Output exactly the lines between the line that contains "ux. En France, les" and the last line of the material, counting both.

*** Begin section ***

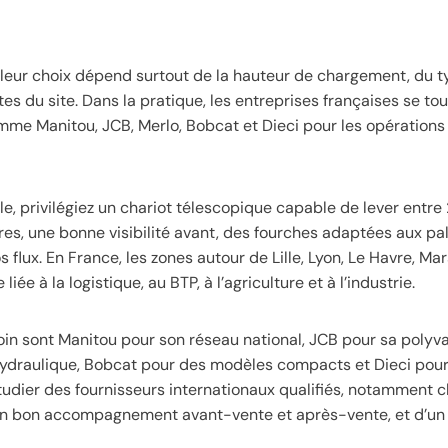
lleur choix dépend surtout de la hauteur de chargement, du 
es du site. Dans la pratique, les entreprises françaises se to
mme Manitou, JCB, Merlo, Bobcat et Dieci pour les opérations 
, privilégiez un chariot télescopique capable de lever entre 2
es, une bonne visibilité avant, des fourches adaptées aux pal
ux. En France, les zones autour de Lille, Lyon, Le Havre, Mar
 à la logistique, au BTP, à l’agriculture et à l’industrie.
oin sont Manitou pour son réseau national, JCB pour sa polyv
n hydraulique, Bobcat pour des modèles compacts et Dieci pour
’étudier des fournisseurs internationaux qualifiés, notamment c
d’un bon accompagnement avant-vente et après-vente, et d’un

*** End section ***

## COMPLETED TASK
ux. En France, les zones autour de Lille, Lyon, Le Havre, Mar
 à la logistique, au BTP, à l’agriculture et à l’industrie.
oin sont Manitou pour son réseau national, JCB pour sa polyv
n hydraulique, Bobcat pour des modèles compacts et Dieci pour
’étudier des fournisseurs internationaux qualifiés, notamment c
d’un bon accompagnement avant-vente et après-vente, et d’un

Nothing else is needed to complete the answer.